In summary, we evaluated the diagnostic performance of the RT-QuIC assay for RAMALT samples from captive elk in a blinded manner. Comparing standard IHC and RT-QuIC assays of RAMALT samples revealed that these two are well correlated.
Further improvements in the RT-QuIC seeding assays for cervids could enhance optimal screening to achieve greater sensitivity and specificity. This could be achieved using other species of rPrP, by optimizing assay conditions, using mouse bioassays and other diagnostic tests like PMCA as well. For example, transgenic mice expressing bank vole PrP are highly susceptible to a wide variety of prion diseases and rPrP-expressing bank vole PrP (BVrPrP) was able to detect many prion diseases including human prions in the RT-QuIC assay.Citation47 Similarly, BVrPrP and cervid rPrP could be important alternate substrates for diagnosing CWD, but this still remains to be tested. We are progressing towards developing an efficient and sensitive RT-QuIC assay for ante-mortem samples to screen herds for CWD status, which will assist in deploying rapid control and/or preventive measures to better manage CWD.
MATERIALS AND METHODS
Purification of Syrian Hamster Recombinant Prion Protein (SHrPrP)

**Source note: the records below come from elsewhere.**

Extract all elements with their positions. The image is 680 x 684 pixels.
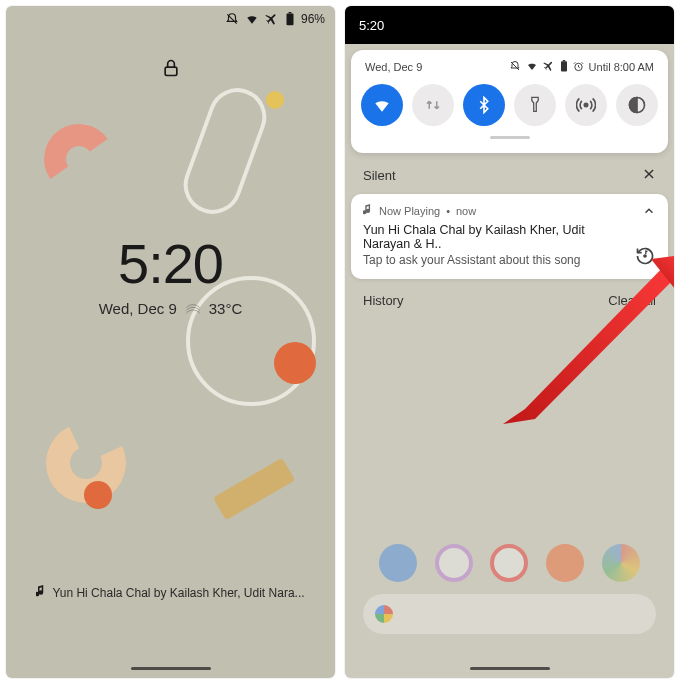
app-photos-icon[interactable]	[602, 544, 640, 582]
notif-subtitle: Tap to ask your Assistant about this son…	[363, 253, 656, 267]
chevron-up-icon[interactable]	[642, 204, 656, 222]
silent-label: Silent	[363, 168, 396, 183]
battery-percent: 96%	[301, 12, 325, 26]
status-bar-expanded: 5:20	[345, 6, 674, 44]
home-search-bar[interactable]	[363, 594, 656, 634]
svg-rect-1	[286, 13, 293, 25]
quick-settings-panel: Wed, Dec 9 Until 8:00 AM	[351, 50, 668, 153]
notif-header: Now Playing • now	[363, 204, 656, 217]
weather-icon	[185, 303, 201, 315]
battery-icon	[285, 12, 295, 26]
now-playing-notification[interactable]: Now Playing • now Yun Hi Chala Chal by K…	[351, 194, 668, 279]
notif-title: Yun Hi Chala Chal by Kailash Kher, Udit …	[363, 223, 656, 251]
now-playing-bar[interactable]: Yun Hi Chala Chal by Kailash Kher, Udit …	[6, 585, 335, 600]
dnd-icon	[509, 60, 521, 74]
svg-rect-6	[562, 60, 564, 61]
app-phone-icon[interactable]	[379, 544, 417, 582]
alarm-label: Until 8:00 AM	[589, 61, 654, 73]
svg-rect-2	[289, 12, 292, 13]
song-history-icon[interactable]	[634, 245, 656, 267]
qs-tile-row	[359, 84, 660, 126]
battery-icon	[560, 60, 568, 74]
lock-icon	[161, 58, 181, 82]
status-bar: 96%	[225, 12, 325, 26]
qs-tile-darkmode[interactable]	[616, 84, 658, 126]
qs-tile-flashlight[interactable]	[514, 84, 556, 126]
qs-drag-handle[interactable]	[490, 136, 530, 139]
now-playing-text: Yun Hi Chala Chal by Kailash Kher, Udit …	[52, 586, 304, 600]
clear-all-button[interactable]: Clear all	[608, 293, 656, 308]
qs-tile-bluetooth[interactable]	[463, 84, 505, 126]
notif-app-name: Now Playing	[379, 205, 440, 217]
wallpaper-shape	[274, 342, 316, 384]
notif-time: now	[456, 205, 476, 217]
qs-tile-hotspot[interactable]	[565, 84, 607, 126]
qs-tile-wifi[interactable]	[361, 84, 403, 126]
wifi-icon	[245, 12, 259, 26]
music-note-icon	[36, 585, 46, 600]
airplane-icon	[265, 12, 279, 26]
app-youtube-icon[interactable]	[490, 544, 528, 582]
notification-shade: 5:20 Wed, Dec 9 Until 8:00 AM	[345, 6, 674, 678]
svg-rect-5	[561, 61, 567, 71]
home-dock	[345, 544, 674, 582]
wallpaper-shape	[213, 458, 295, 521]
qs-header: Wed, Dec 9 Until 8:00 AM	[359, 60, 660, 84]
shade-footer: History Clear all	[345, 279, 674, 322]
wifi-icon	[526, 60, 538, 74]
qs-date: Wed, Dec 9	[365, 61, 422, 73]
wallpaper-shape	[266, 91, 284, 109]
lock-temp: 33°C	[209, 300, 243, 317]
svg-point-8	[584, 103, 587, 106]
qs-tile-data[interactable]	[412, 84, 454, 126]
svg-rect-3	[165, 67, 177, 75]
app-reddit-icon[interactable]	[546, 544, 584, 582]
dnd-icon	[225, 12, 239, 26]
lockscreen: 96% 5:20 Wed, Dec 9 33°C Yun Hi Chala Ch…	[6, 6, 335, 678]
wallpaper-shape	[84, 481, 112, 509]
close-icon[interactable]	[642, 167, 656, 184]
google-logo-icon	[375, 605, 393, 623]
home-indicator[interactable]	[131, 667, 211, 670]
app-messenger-icon[interactable]	[435, 544, 473, 582]
svg-point-12	[643, 254, 647, 258]
music-note-icon	[363, 204, 373, 217]
lock-date: Wed, Dec 9	[99, 300, 177, 317]
wallpaper-shape	[38, 118, 119, 199]
status-time: 5:20	[359, 18, 384, 33]
silent-section-header: Silent	[345, 153, 674, 190]
wallpaper-shape	[176, 80, 275, 222]
lock-dateline: Wed, Dec 9 33°C	[6, 300, 335, 317]
home-indicator[interactable]	[470, 667, 550, 670]
history-button[interactable]: History	[363, 293, 403, 308]
lock-clock: 5:20	[6, 231, 335, 296]
alarm-icon	[573, 61, 584, 74]
airplane-icon	[543, 60, 555, 74]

SHrPrP encoding a 90–231 amino acid sequence was transformed, expressed in E. coli Rosetta cells (EMD Millipore) and purified using previously published methods.Citation39,48,49 In brief, the SHr PrP-expressing Rosetta strain DE2 of E. coli was inoculated into lysogeny broth (LB) along with auto-induction system1 (EMD Millipore) and selection antibiotics. After the cultures were induced overnight, the bacteria were harvested after reaching optical density 3 at 600 nm. Inclusion bodies were isolated from these cell pellets by treating with 1X Bug Buster (EMD Millipore) followed by 0.1X Bug Buster and centrifugation at 13000 × g for 15 minutes. Then the inclusion bodies were denatured in 8 M guanidine hydrochloride (GuHCl) in 100 mM Na Phosphate at pH 8 using OMNI International Tissue Homogenizer and rotated for 50 min at RT. Next, the solution with denatured protein was centrifuged at 8000 × g for 5 min and the supernatants were added to Ni-NTA superflow resin (Qiagen) that had been equilibrated in denaturing buffer [100 mM sodium phosphate (pH 8.0), 10 mM Tris, 6 M GuHCl]. To allow rPrP to bind to beads, Ni-NTA superflow resin along with denatured rPrP was incubated on a rotator for 40 min at RT. Later, the beads were packed in an Akta XK26 column at RT. Subsequent steps were carried out under refrigerated conditions for fast protein liquid chromatography using Bio-Rad Duoflow. Refolding of rPrP was attained on the column by using a gradient from denaturing buffer to refolding buffer (100 mM NaPO4, 10 mM Tris [pH 8.0]). After refolding, rPrP was eluted from the column using a gradient from refolding buffer to elution buffer (100 mM NaPO4, 10 mM Tris [pH 8.0], 500 mM imidazole [pH 5.5]) (, Top panel). Fractions from the middle of the peak were collected and mixed with pre-chilled dialysis buffer (10 mM NaPO4 [pH 5.5]) and dialyzed with three sets of 3.6 L of dialysis buffer.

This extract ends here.